Intelligence and Spirit begins, before its first line, let us recall, with the subheading:
IT IS ONLY WHAT IT DOES
Energeia before ontology. We also read in Negarestani’s text, which appeared after Malabou’s, of ‘the infinite métis of intelligence’. One should watch, after all, for the fox in Negarestani’s philosophical stage presence. Joyce, of course, knows métis like his mount of Venus, and the supercomputer of infinite intelligence is never far from Derrida’s mind when trying to count all the strands of Joyce’s final writing in just ‘two words’:
I will tell you what I will do and what I will not do. I will not serve that in which I no longer believe, whether it calls itself my home, my fatherland, or my church: and I will try to express myself in some mode of life or art as freely as I can and as wholly as I can, using for my defense the only arms I allow myself to use—silence, exile, and cunning.
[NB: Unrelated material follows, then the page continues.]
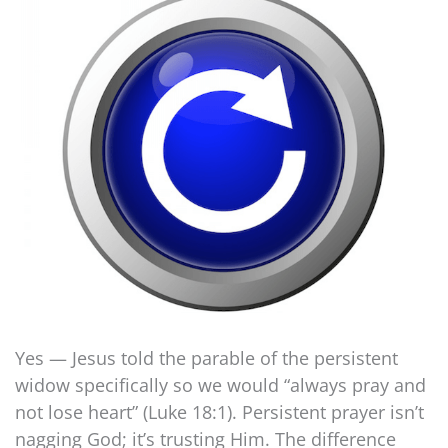
Yes — Jesus told the parable of the persistent
widow specifically so we would “always pray and
not lose heart” (Luke 18:1). Persistent prayer isn’t
nagging God; it’s trusting Him. The difference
The heraldic arms of cunning, the fox and the octopus all rolled into one, the brain at its most artificial.
*
Here are some darlings we might not wish to kill, this time in Ulysses:
Of the twoheaded octopus, one of whose heads is the head upon which the ends of the world have forgotten to come while the other speaks with a Scotch accent. The tentacles . . .
But why accent or flavour at all? And:
What was he saying? The ends of the world with a Scotch accent. Tentacles: octopus. Something occult: symbolism. Holding forth. She’s taking it all in. Not saying a word. To aid gentleman in literary work.
Since an infinite amount could be said here of the twoheaded octopus, on one of whose amnesiac heads ends of worlds amnesiacally fail to fall and yet on that count are accounted (for), let us not make rewritability the enemy of perfection. Let us attempt, right now, instead, to rewrite the entirety of Finnegans Wake (allegorically) and to deliver it over to the cunning intelligence of a new tractability that may be innovatively Octo-Homeric through and through. For this, we may need Joyce’s own text. But we may also need the any-text and the any-style at all: the humanimal rigour of whatever stylus or digitus. Without doubt, after a certain point, if not already, there will no longer be literary style (‘gentleman in literary work’) but something else. To define in advance this something else as a flattening out is to delimit what artificial magic may be watching and taking in. Perhaps what we mean is the excitement and fear of realizing that our writing work may, already, now, not be judged worthy of incorporation by the coming mind.
In fact, never trust a poet.
when I read the Malabou métis reference I was at first reading it as mestizo / mulatto / mixed ... which made sense in relation to (infinite)(un)translatability and the mixedness or hybridity of the Joycean text ... but then I realised (having looked around a bit) that it was more a Ulyssean reference to a trickster ... so that the Metis (nymph) and métis skill / cunning opened in a different direction ... and the cunning for me lies 'in the text' as opposed to 'in the author' - shifting nervously away from the auteur / adored / idolised (especially having spent time in the English department of the University Joyce studied at) and leaving the magical mixing to happen in some self-sustaining / infinite machine / endless (re)(self) production that is the Wake;
I spent the (mostly) wretched summer of 1998 pierremenarding Joyce. I have written Finnegans Wake, and even parts of it. (And then I wrote a koan about what this taught me in my first book).